Your rotator cuff is a group of four muscles that surround the ball of the shoulder joint. Whenever you engage in an activity that requires you to raise your arms over your head, shoulder impingement occurs. This is when the rotator cuff muscles get pinched by the shoulder blade. Although shoulder impingement is a naturally occurring event each time the arms are raised to a certain height, it becomes especially problematic if the arms are raised during a weight-bearing exercise. This is all the more true when people attempt to lift a large amount of weight. To reduce the likelihood of muscle injury while performing front raises, make sure that your hands never travel higher than your shoulders. If holding the weights up above the top of the head and then lowering them in a reverse front raise, make sure that you are using a very modest amount of weight and that your movements are slow and controlled.

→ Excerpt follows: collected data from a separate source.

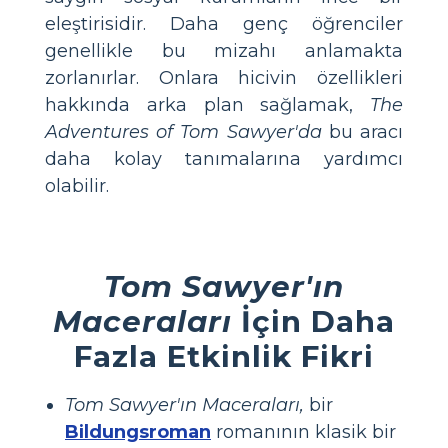
eleştirisidir. Daha genç öğrenciler
genellikle bu mizahı anlamakta
zorlanırlar. Onlara hicivin özellikleri
hakkında arka plan sağlamak,
The
Adventures of Tom Sawyer'da
bu aracı
daha kolay tanımalarına yardımcı
olabilir.
Tom Sawyer'ın
Maceraları
İçin Daha
Fazla Etkinlik Fikri
Tom Sawyer'ın Maceraları,
bir
Bildungsroman
romanının klasik bir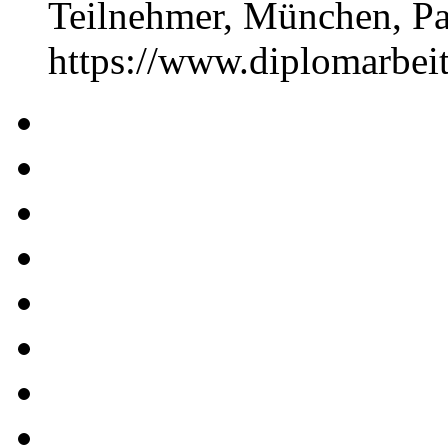
Teilnehmer, München, P
https://www.diplomarbe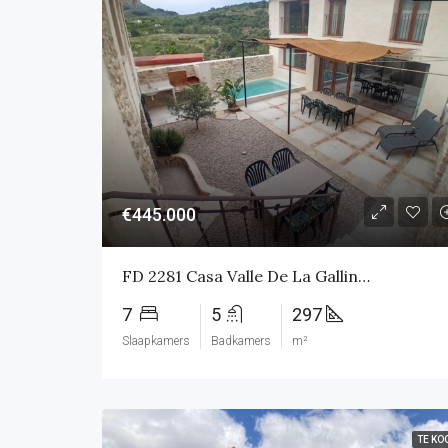
€445.000
FD 2281 Casa Valle De La Gallinera
7
5
297
Slaapkamers
Badkamers
m²
TE KO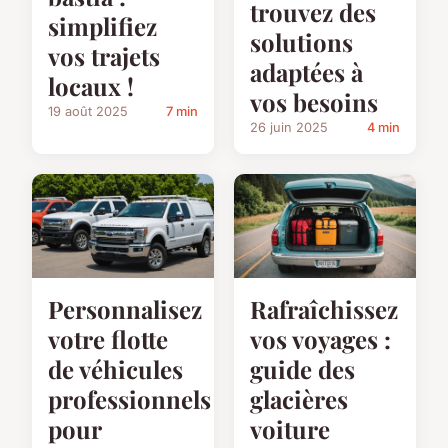
trouvez des
simplifiez
solutions
vos trajets
adaptées à
locaux !
vos besoins
19 août 2025
7 min
26 juin 2025
4 min
Personnalisez
Rafraîchissez
votre flotte
vos voyages :
de véhicules
guide des
professionnels
glacières
pour
voiture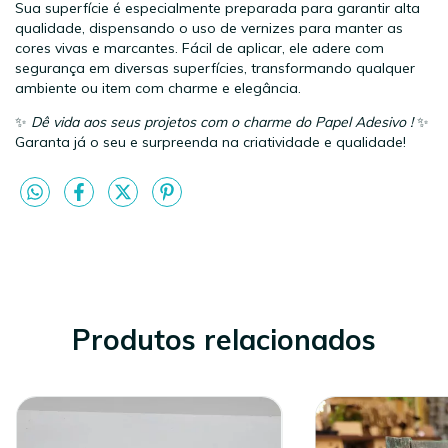
Sua superfície é especialmente preparada para garantir alta
qualidade, dispensando o uso de vernizes para manter as
cores vivas e marcantes. Fácil de aplicar, ele adere com
segurança em diversas superfícies, transformando qualquer
ambiente ou item com charme e elegância.
✨
Dê vida aos seus projetos com o charme do Papel Adesivo !
✨
Garanta já o seu e surpreenda na criatividade e qualidade!
Produtos relacionados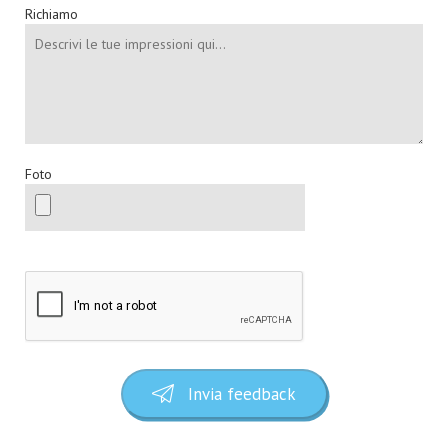
Richiamo
Foto
Invia feedback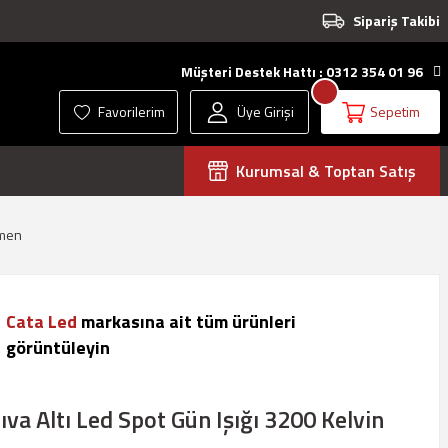
Sipariş Takibi
Müşteri Destek Hattı : 0312 354 01 96
Favorilerim
Üye Girişi
Sepetim
Kurumsal & Toptan Satış
ümen
Cata Led
markasına ait tüm ürünleri
görüntüleyin
ıva Altı Led Spot Gün Işığı 3200 Kelvin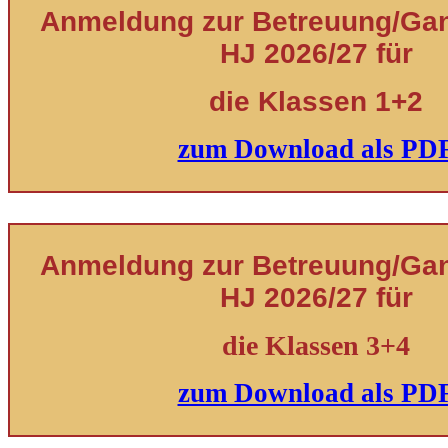
Anmeldung zur Betreuung/Ganz
HJ 2026/27 für
die Klassen 1+2
zum Download als PD
Anmeldung zur Betreuung/Ganz
HJ 2026/27 für
die Klassen 3+4
zum Download als PD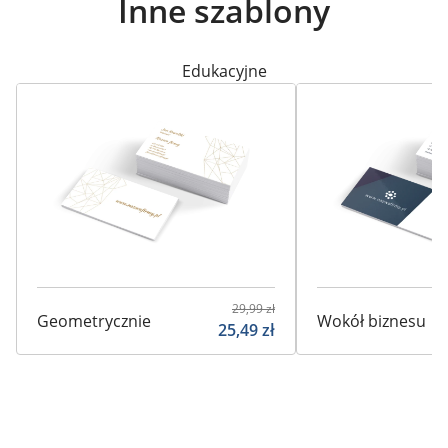
Inne szablony
Edukacyjne
29,99
zł
Geometrycznie
Wokół biznesu
25,49
zł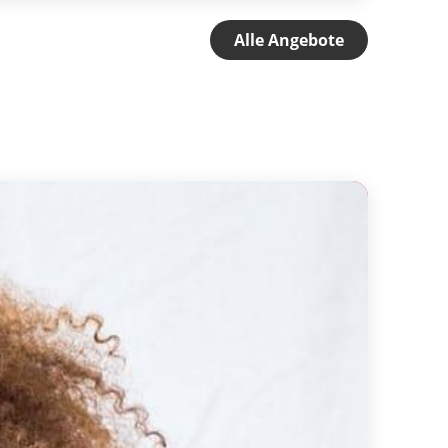
Alle Angebote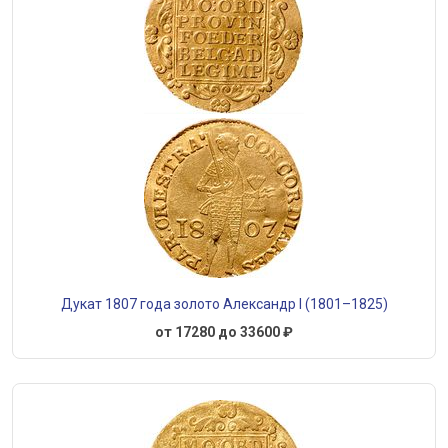
Дукат 1807 года золото Александр I (1801–1825)
от 17280 до 33600 ₽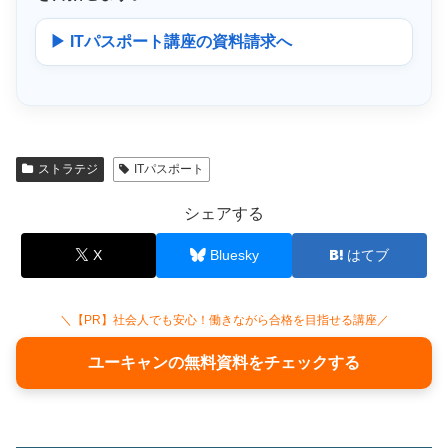
▶ ITパスポート講座の資料請求へ
ストラテジ
ITパスポート
シェアする
X
Bluesky
はてブ
＼【PR】社会人でも安心！働きながら合格を目指せる講座／
ユーキャンの無料資料をチェックする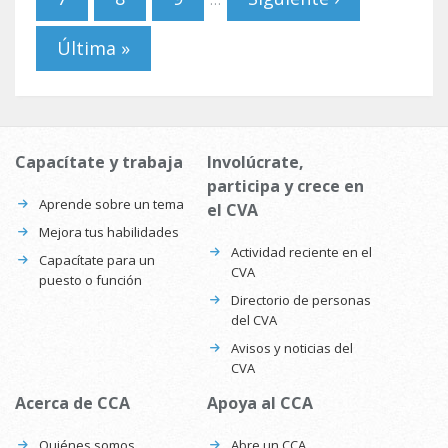
Última »
Capacítate y trabaja
Involúcrate,
participa y crece en
Aprende sobre un tema
el CVA
Mejora tus habilidades
Actividad reciente en el
Capacítate para un
CVA
puesto o función
Directorio de personas
del CVA
Avisos y noticias del
CVA
Acerca de CCA
Apoya al CCA
Quiénes somos
Abre un CCA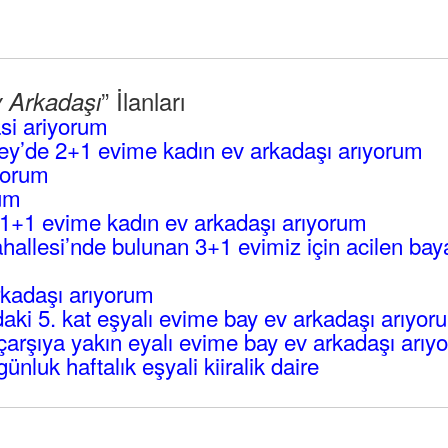
” İlanları
v Arkadaşı
si ariyorum
ey’de 2+1 evime kadın ev arkadaşı arıyorum
yorum
rum
1+1 evime kadın ev arkadaşı arıyorum
hallesi’nde bulunan 3+1 evimiz için acilen bay
kadaşı arıyorum
aki 5. kat eşyalı evime bay ev arkadaşı arıyor
çarşıya yakın eyalı evime bay ev arkadaşı arıy
ünluk haftalık eşyali kiiralik daire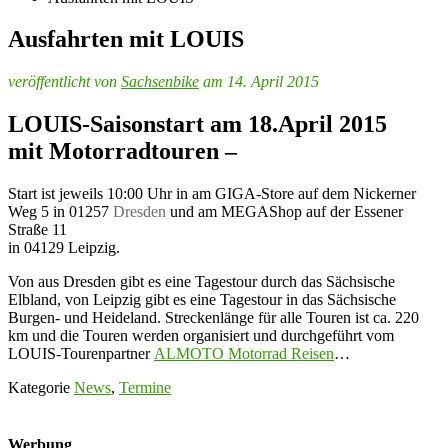
Ausfahrten mit LOUIS
veröffentlicht von
Sachsenbike
am 14. April 2015
LOUIS-Saisonstart am 18.April 2015
mit Motorradtouren –
Start ist jeweils 10:00 Uhr in am GIGA-Store auf dem Nickerner
Weg 5 in 01257
Dresden
und am MEGAShop auf der Essener
Straße 11
in 04129 Leipzig.
Von aus Dresden gibt es eine Tagestour durch das Sächsische
Elbland, von Leipzig gibt es eine Tagestour in das Sächsische
Burgen- und Heideland. Streckenlänge für alle Touren ist ca. 220
km und die Touren werden organisiert und durchgeführt vom
LOUIS-Tourenpartner
ALMOTO Motorrad Reisen
…
Kategorie
News
,
Termine
Werbung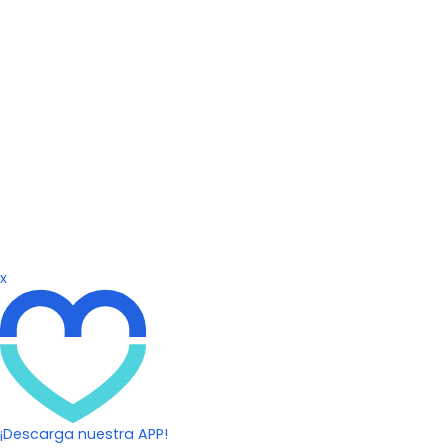
x
¡Descarga nuestra APP!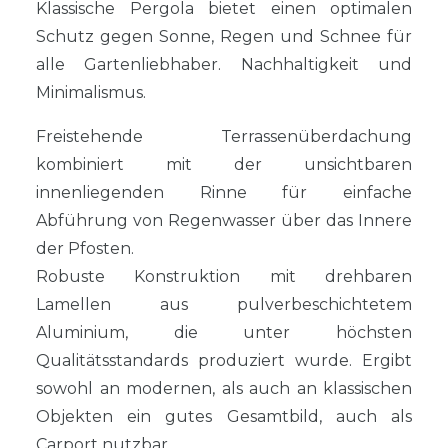
Klassische Pergola bietet einen optimalen
Schutz gegen Sonne, Regen und Schnee für
alle Gartenliebhaber. Nachhaltigkeit und
Minimalismus.
Freistehende Terrassenüberdachung
kombiniert mit der unsichtbaren
innenliegenden Rinne für einfache
Abführung von Regenwasser über das Innere
der Pfosten.
Robuste Konstruktion mit drehbaren
Lamellen aus pulverbeschichtetem
Aluminium, die unter höchsten
Qualitätsstandards produziert wurde. Ergibt
sowohl an modernen, als auch an klassischen
Objekten ein gutes Gesamtbild, auch als
Carport nutzbar.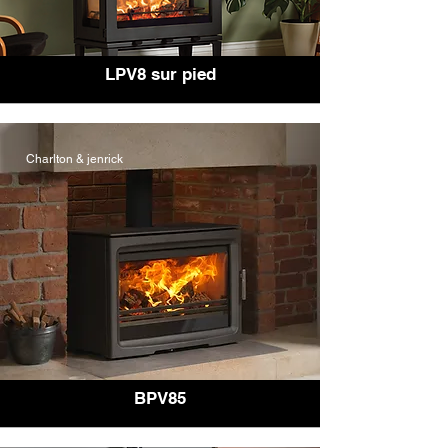
LPV8 sur pied
Charlton & jenrick
BPV85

Side raises typically end at or below shoulder height, which limits the likelihood of shoulder impingement. These exercises, however, become problematic as soon as people start jerking their weights up and down, rather than using controlled movements. If you are unable to keep your side raises slow and controlled, and within an acceptable range of motion, you are lifting more weight than you can safely manage and should reduce this amount until you reach a comfortable and more manageable level.
Pull-ups are great for developing the shoulders and back, but they can also lead to shoulder injury if they are not done properly. The key to optimizing your pull-up lies in developing your core muscles first, before attempting to bear your entire body weight on your arms. Believe it or not, this is a whole upper body exercise and one that is heavily reliant upon the core muscle group. Stop trying to pull yourself up with brute force and condition your abdomen by holding the plank position or doing reverse crunches in a prone position. When your core muscles can engage and assist in lifting the body up, you are far less likely to experience a serious shoulder impingement and a painful rotator cuff injury.